ともに生きる・福祉のページ
京都新聞掲載「ともに生きる」「福祉のページ」の記事をネット上で紹介するコーナーです。
コラム「暖流」

「ともに生きる」をテーマにした福祉コラムです。

こころのキャッチボール

僧侶・歌手 柱本めぐみ




 日暮れの涼風や夜半の虫の音に夏の終わりを思い、ほっとしたり、ふと寂しい気持ちになる季節。今年も秋がめぐってきました。

 私は時々、視覚障がい者施設で朗読ボランティアグループの活動に参加させていただいています。今月は録音の当番でしたので、そんな季節の移ろい、秋にまつわるお話しをさせていただくことにしました。

 「今年は一段と暑い夏でしたね。皆さま、いかがお過ごしでしたか? そんな夏も過ぎ…」。私は、予(あらかじ)め用意したあいさつの一文を、できるだけ明るい声で読みました。抑揚や緩急もつけ、詰まることもなく読めましたので、これで大丈夫だと思っていましたが、録音のミキサーの方が、「固いなあ。もうちょっと普通に話した方がええと思うよ」と言われました。

 私はマイクに向かって懸命に文字を読んでいた自分に気がつきました。この録音を聴いてくださる方々に伝えるのは正確なことばではなく、ありきたりの表現でもなく、読み手のこころであるべきことを、私は忘れていたのです。

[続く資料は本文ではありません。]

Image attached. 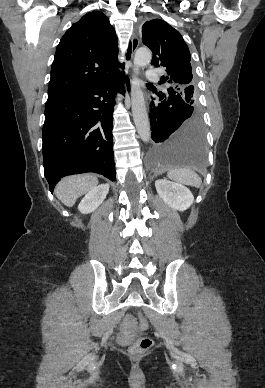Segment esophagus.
<instances>
[{
	"label": "esophagus",
	"mask_w": 265,
	"mask_h": 388,
	"mask_svg": "<svg viewBox=\"0 0 265 388\" xmlns=\"http://www.w3.org/2000/svg\"><path fill=\"white\" fill-rule=\"evenodd\" d=\"M139 46V39L136 36L132 37V50L135 51Z\"/></svg>",
	"instance_id": "34e87169"
}]
</instances>
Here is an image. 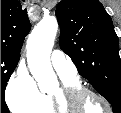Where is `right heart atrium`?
Here are the masks:
<instances>
[{"instance_id":"1","label":"right heart atrium","mask_w":121,"mask_h":113,"mask_svg":"<svg viewBox=\"0 0 121 113\" xmlns=\"http://www.w3.org/2000/svg\"><path fill=\"white\" fill-rule=\"evenodd\" d=\"M6 100L16 113H33L41 100V92L34 78L22 67H17L8 81Z\"/></svg>"}]
</instances>
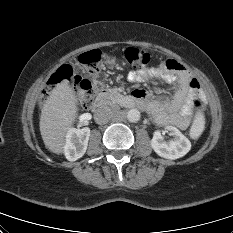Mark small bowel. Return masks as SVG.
<instances>
[{"instance_id": "c3829d8e", "label": "small bowel", "mask_w": 233, "mask_h": 233, "mask_svg": "<svg viewBox=\"0 0 233 233\" xmlns=\"http://www.w3.org/2000/svg\"><path fill=\"white\" fill-rule=\"evenodd\" d=\"M155 78L175 84V95L172 98L155 99L146 90L136 89L133 92L134 98L157 123L186 129L197 114L193 109V99L203 93L199 81L183 64L171 58L156 66L143 67L128 74V79L132 82H146Z\"/></svg>"}]
</instances>
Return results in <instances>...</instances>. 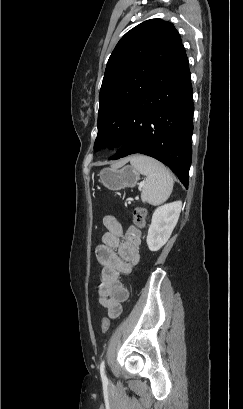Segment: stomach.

 私はゆっくりと深呼吸をして、原稿を持つ手を緩めてみました。すると不思議なことに、私の声を聴いてくださる方々のお顔が見えてきたのです。そして、私の発することばがマイクに向かってではなく、私のこころに映った方々に向かって自然に流れ始めたような感じがしました。さらに食べ物の話題の中で、「秋といえば、私は何よりも食欲の秋。あ、急におなかがすいてきました」など言う余裕が出てきますと、どなたかがクスッと笑われた気がしてうれしくなりました。

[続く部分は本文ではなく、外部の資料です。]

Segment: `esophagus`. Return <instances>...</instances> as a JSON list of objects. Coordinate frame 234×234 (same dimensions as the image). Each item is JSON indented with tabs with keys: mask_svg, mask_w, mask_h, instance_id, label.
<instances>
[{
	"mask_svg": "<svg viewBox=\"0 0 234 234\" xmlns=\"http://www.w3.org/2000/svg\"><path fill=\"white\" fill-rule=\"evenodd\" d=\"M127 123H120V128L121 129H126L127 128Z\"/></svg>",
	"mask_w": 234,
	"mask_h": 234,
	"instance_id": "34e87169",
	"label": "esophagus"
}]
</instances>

 それは、キャッチボールを楽しんでいるような気分でした。私がうまくお話しできたかどうか分りませんが、聴いてくださっている方のおこころが、私のこころに返ってきて、あたたかな感覚を味わうことができたのでした。

 この経験を日常生活の中でも忘れずに、多くの人とこころをつなぐキャッチボールを楽しみたい。そんなふうに思った1日でした。



はしらもと・めぐみ氏
京都市生まれ。京都市立芸術大卒。歌手名、藤田めぐみ。クラシックからジャズ、シャンソン、ラテンなど、幅広いジャンルでのライブ、ディナーショーなどのコンサートを展開。また、施設などを訪問して唱歌の心を伝える活動も続けている。同時に浄土真宗本願寺派の住職として寺の法務を執り行っている。